### [What the task asks]
Do any lines in the data below contain "Universal"? If so, copy every one of them.
*** Opening of Supplied data ***
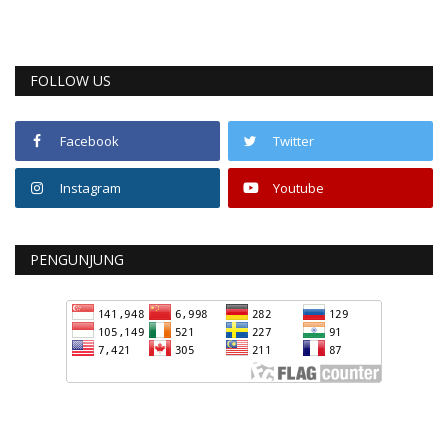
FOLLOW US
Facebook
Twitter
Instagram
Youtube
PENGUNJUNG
*** Close of Supplied data ***
*** Opening of Supplied data ***
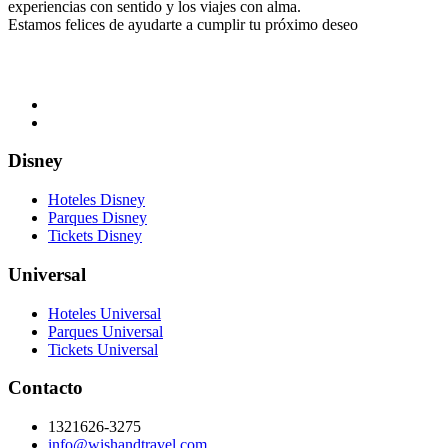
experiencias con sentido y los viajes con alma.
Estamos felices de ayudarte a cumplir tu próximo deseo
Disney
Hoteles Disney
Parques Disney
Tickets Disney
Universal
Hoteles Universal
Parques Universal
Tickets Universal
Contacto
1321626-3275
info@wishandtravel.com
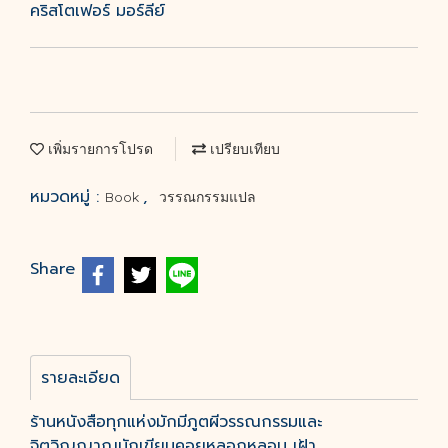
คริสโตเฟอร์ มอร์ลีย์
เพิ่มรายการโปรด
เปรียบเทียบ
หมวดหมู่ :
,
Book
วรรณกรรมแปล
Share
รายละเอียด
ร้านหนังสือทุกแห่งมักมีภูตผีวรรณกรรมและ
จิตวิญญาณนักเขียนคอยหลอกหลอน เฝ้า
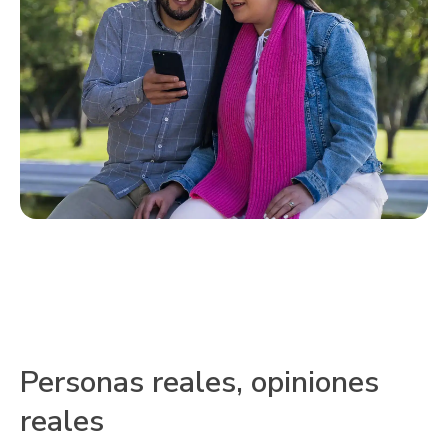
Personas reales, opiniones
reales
*** Close of Supplied data ***
### [Response to this task]
Universal
Hoteles Universal
Parques Universal
Tickets Universal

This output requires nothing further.